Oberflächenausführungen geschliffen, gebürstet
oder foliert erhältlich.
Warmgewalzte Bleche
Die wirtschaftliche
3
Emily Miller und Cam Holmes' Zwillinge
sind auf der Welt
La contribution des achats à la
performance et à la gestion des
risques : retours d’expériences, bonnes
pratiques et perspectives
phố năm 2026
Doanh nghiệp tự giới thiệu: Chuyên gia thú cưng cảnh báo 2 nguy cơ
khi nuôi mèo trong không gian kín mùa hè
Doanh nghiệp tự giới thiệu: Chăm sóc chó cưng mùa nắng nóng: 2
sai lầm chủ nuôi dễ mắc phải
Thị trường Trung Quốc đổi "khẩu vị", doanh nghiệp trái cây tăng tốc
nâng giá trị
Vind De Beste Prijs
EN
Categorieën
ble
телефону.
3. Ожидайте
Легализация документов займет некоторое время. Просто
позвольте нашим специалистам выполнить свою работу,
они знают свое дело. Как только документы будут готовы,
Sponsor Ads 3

----------

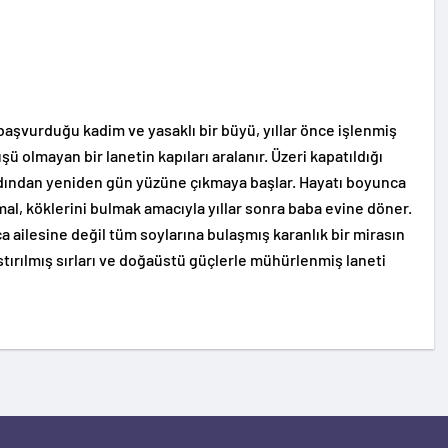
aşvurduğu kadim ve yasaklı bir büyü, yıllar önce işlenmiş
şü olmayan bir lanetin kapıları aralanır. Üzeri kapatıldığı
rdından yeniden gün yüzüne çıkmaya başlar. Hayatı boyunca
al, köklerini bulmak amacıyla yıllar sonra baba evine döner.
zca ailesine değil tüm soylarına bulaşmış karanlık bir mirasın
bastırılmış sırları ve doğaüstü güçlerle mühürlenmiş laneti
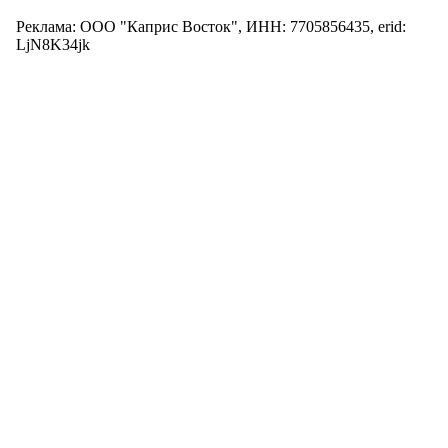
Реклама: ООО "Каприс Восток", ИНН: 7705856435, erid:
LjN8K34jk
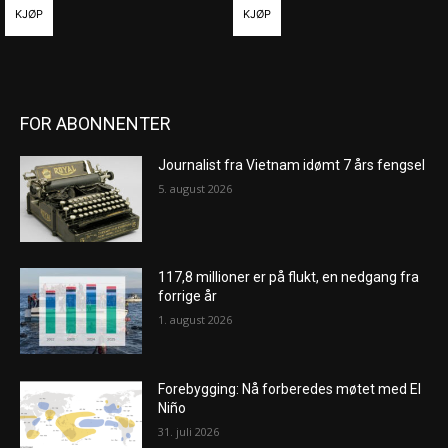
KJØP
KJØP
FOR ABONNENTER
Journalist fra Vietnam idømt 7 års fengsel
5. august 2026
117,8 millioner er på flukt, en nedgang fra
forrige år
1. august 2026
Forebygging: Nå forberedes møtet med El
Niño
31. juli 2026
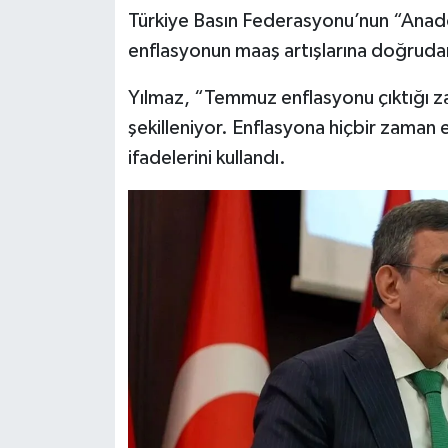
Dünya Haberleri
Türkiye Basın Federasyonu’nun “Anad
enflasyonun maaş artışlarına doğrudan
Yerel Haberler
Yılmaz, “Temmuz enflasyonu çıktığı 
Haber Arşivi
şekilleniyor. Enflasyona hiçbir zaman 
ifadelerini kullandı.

----------

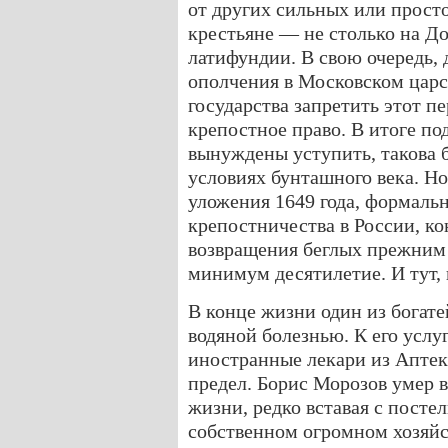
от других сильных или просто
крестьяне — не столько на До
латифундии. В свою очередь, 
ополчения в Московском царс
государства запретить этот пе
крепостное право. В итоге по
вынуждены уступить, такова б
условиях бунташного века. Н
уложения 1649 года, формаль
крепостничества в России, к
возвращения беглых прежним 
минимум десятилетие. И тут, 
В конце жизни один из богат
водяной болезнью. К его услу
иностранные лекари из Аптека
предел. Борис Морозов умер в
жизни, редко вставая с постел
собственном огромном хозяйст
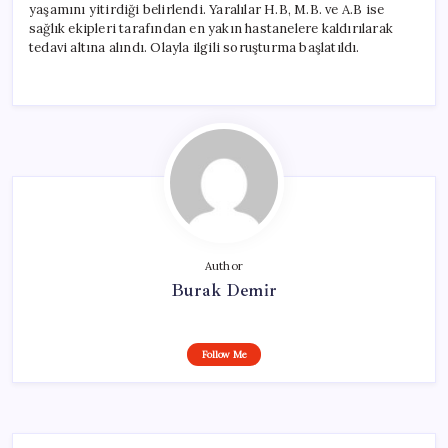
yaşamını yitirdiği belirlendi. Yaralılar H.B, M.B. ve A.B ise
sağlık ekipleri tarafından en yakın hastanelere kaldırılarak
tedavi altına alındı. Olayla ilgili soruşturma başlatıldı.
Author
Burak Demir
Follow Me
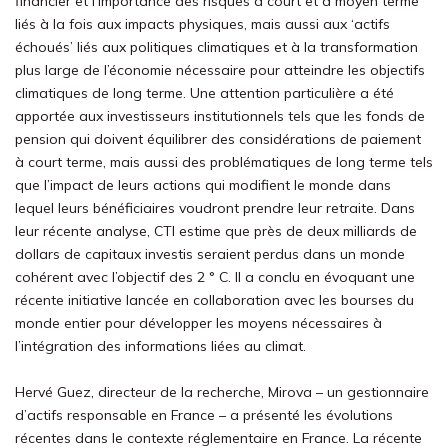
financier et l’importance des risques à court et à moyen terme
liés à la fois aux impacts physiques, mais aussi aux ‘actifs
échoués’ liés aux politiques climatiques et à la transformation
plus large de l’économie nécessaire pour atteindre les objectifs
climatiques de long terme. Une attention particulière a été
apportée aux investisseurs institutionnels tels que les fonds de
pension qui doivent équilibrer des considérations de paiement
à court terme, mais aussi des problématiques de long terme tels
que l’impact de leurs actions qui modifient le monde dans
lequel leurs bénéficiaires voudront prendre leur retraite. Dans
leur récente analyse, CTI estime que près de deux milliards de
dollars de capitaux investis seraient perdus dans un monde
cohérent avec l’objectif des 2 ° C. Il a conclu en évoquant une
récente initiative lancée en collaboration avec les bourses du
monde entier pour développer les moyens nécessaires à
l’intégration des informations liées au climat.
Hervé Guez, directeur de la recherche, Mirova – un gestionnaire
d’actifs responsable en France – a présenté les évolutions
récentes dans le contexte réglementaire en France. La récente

----------

▶ What you should do
The line above containing "sai lầm chủ nuôi dễ mắc phải", the line containing "Sponsor Ads 3", and every line between them are to be transcribed exactly; no other line is wanted.

▶ Result of the task
sai lầm chủ nuôi dễ mắc phải
Thị trường Trung Quốc đổi "khẩu vị", doanh nghiệp trái cây tăng tốc
nâng giá trị
Vind De Beste Prijs
EN
Categorieën
ble
телефону.
3. Ожидайте
Легализация документов займет некоторое время. Просто
позвольте нашим специалистам выполнить свою работу,
они знают свое дело. Как только документы будут готовы,
Sponsor Ads 3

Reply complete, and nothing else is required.